Data excerpts
***

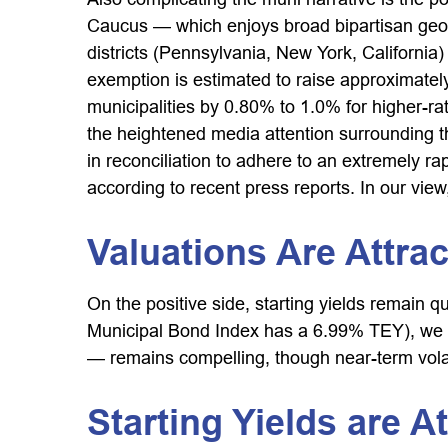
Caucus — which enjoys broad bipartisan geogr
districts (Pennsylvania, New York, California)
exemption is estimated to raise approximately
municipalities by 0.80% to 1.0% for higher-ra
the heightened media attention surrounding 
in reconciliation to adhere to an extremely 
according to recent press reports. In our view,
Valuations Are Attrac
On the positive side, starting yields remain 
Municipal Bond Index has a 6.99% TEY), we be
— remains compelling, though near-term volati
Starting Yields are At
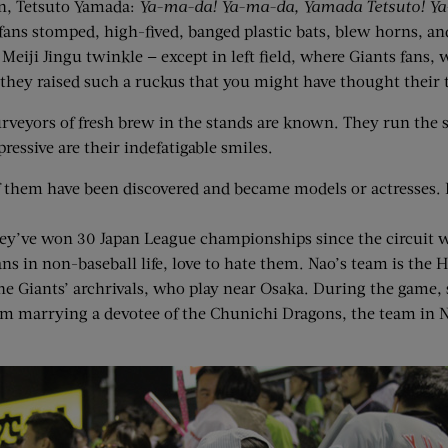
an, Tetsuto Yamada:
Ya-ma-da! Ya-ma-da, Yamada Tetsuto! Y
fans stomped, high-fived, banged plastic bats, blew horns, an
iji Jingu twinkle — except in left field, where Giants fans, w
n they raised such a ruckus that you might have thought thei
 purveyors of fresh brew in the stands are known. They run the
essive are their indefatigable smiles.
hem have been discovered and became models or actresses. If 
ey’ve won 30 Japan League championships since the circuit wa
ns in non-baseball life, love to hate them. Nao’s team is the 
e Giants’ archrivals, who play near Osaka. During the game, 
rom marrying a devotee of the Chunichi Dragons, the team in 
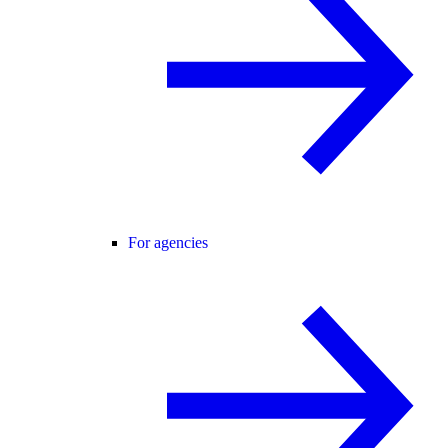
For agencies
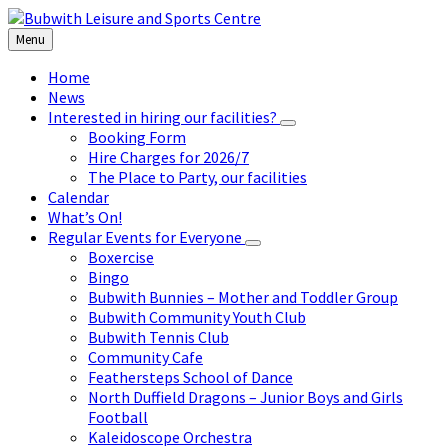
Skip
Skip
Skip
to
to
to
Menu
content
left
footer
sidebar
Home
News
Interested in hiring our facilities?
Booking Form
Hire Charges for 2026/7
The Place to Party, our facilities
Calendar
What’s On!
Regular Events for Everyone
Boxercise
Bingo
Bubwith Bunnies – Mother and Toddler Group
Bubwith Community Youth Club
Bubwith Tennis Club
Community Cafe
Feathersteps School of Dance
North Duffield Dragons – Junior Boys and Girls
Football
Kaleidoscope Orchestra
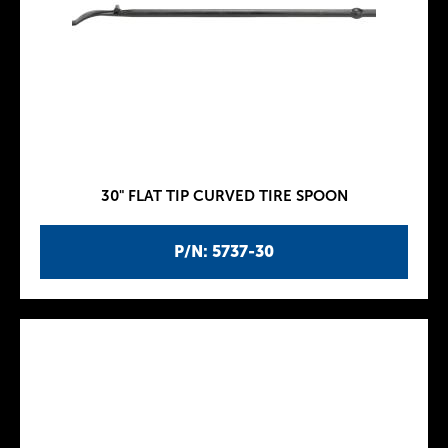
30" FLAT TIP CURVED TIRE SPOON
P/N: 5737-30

***

* [YOUR ASSIGNMENT]: Return each line of the records above in which the word "have" occurs.

* [EXERCISE OUTPUT]:
n they raised such a ruckus that you might have thought thei
hem have been discovered and became models or actresses. If 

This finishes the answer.